Inhalt: Es ist bisher nicht öffentlich bekannt, dass die Zylonen wie Menschen aussehen können und eine weitere Number Five (der aussieht wie der Reporter Aaron Doral) betritt die Galactica und verübt ein Selbstmordattentat nachdem er gestellt wurde. Adama ordnet eine Untersuchung durch den Master-at-Arms an, die herausfinden soll, wie Doral an Sprengstoff und einen Zünder kommen konnte und sie findet heraus, dass Chief Tyrol über seinen Aufenthaltsort zur Zeit der Explosion lügt, was ihn unter den Verdacht des Hochverrats stellt.

Meine Meinung: Nun ist das Geheimnis keines mehr. Diese Folge erinnerte mich an Star Trek TNGs Das Standgericht, wo es auch um eine Hexenjagd ging, aber hier war es nicht ganz glaubwürdig. Ja, sie mag zwar der Master-at-Arms sein und Adama hat ihr Kommandoautorisierung erteilt, aber dennoch ist sie zu schnell zu weit gegangen für jemanden, der es nicht gewohnt ist, Commander herumzukommandieren.

Unter Verdacht
(Six Degrees of Separation)

Inhalt: Eine weitere Number Six-Kopie mit dem Namen Shelly Godfrey kommt auf die Galactica und behauptet, dass sie Beweise hat, die Dr. Baltar mit dem Versagen der kolonialen Verteidigung in Verbindung bringen und dass er sogar eine Bombe im Computerverteidigungssystem platziert hat. Baltar findet diese Anschuldigungen empörend (schließlich hat er gar keine Bombe platziert, er hat nur unwissentlich mit dem Feind geschlafen), aber er kann auch niemandem sagen, dass Shelly ein Zylone ist (Warum sollte er das wissen?).
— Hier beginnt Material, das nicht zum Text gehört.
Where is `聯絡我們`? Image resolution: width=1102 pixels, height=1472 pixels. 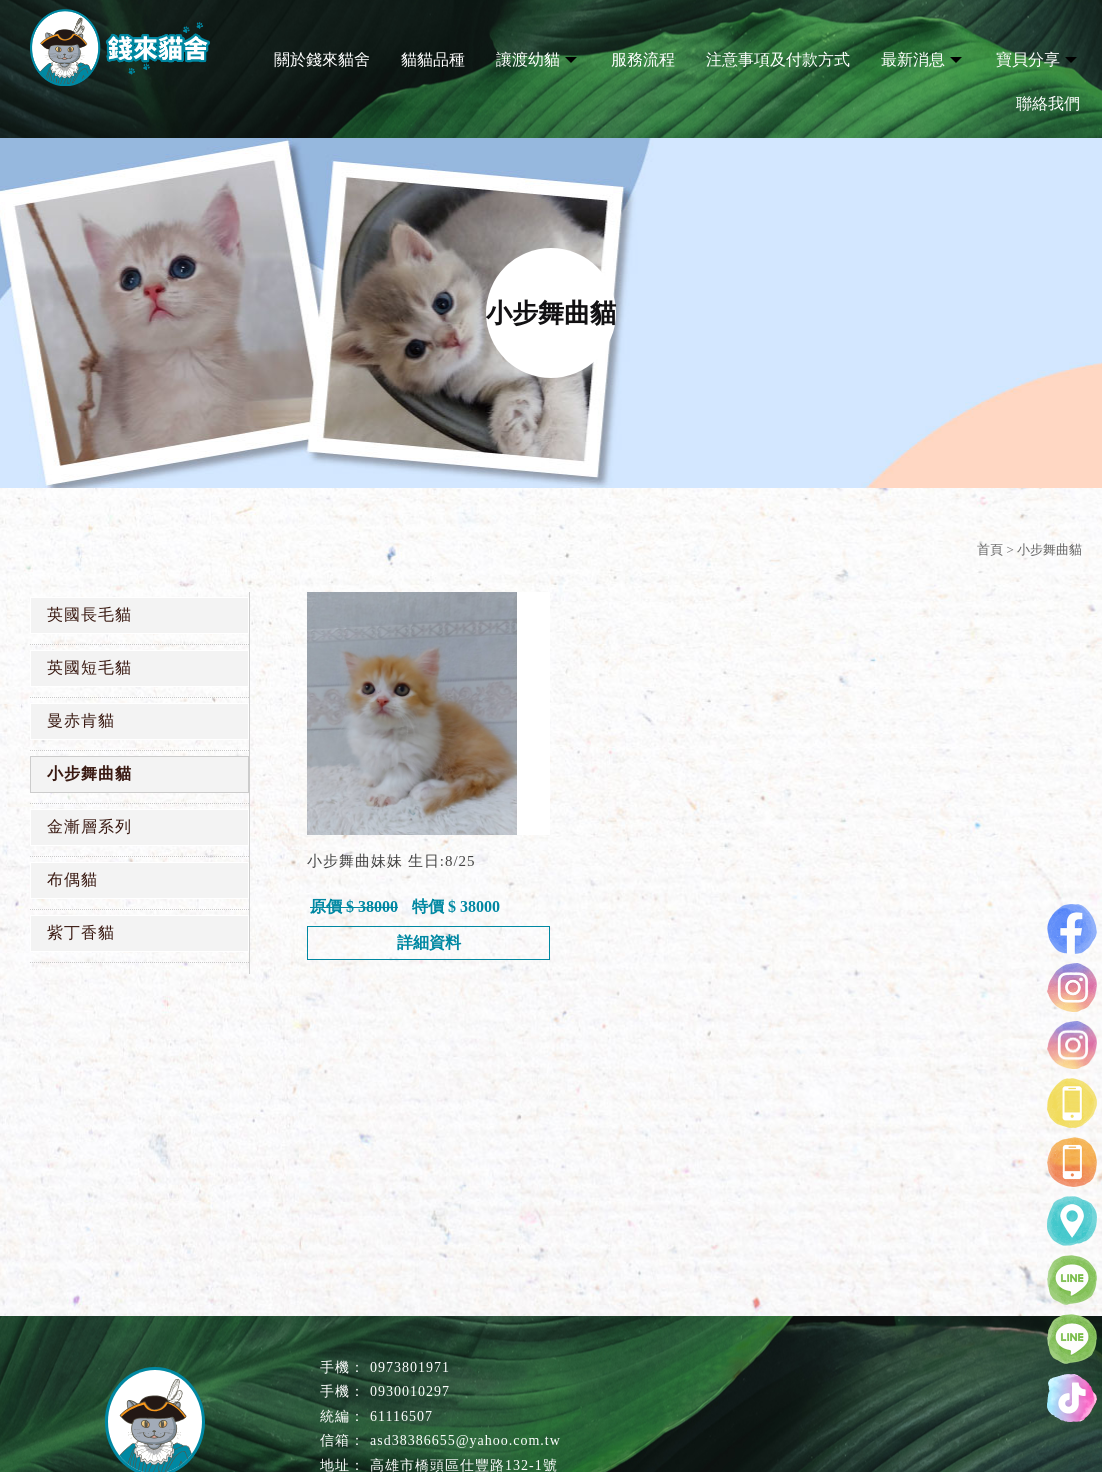 聯絡我們 is located at coordinates (1048, 103).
Meine Meinung: Baltar und Head-Six, was für ein liebenswertes Pärchen. ;) Die Szene war so cool, wo Baltar im CIC war und ihm Shelly vorgestellt wurde und er nach ihr gesucht hat, wobei er natürlich die Frau direkt vor ihm völlig ignoriert hat – weil er annahm, dass das seine eingebildete Six sei. :D Ich mag Head-Six-Szenen im Allgemeinen, weil es ihn in peinliche Situationen bringt, wo er gleichzeitig mit ihr und der anderen (realen) Person im Raum reden muss. Und wieder einmal hat er es geschafft, sich aus Klemme zu helfen. Auch wenn er kein richtiger Bösewicht wie der klassische Baltar ist, so ist er doch mein Lieblingsbösewicht der Serie.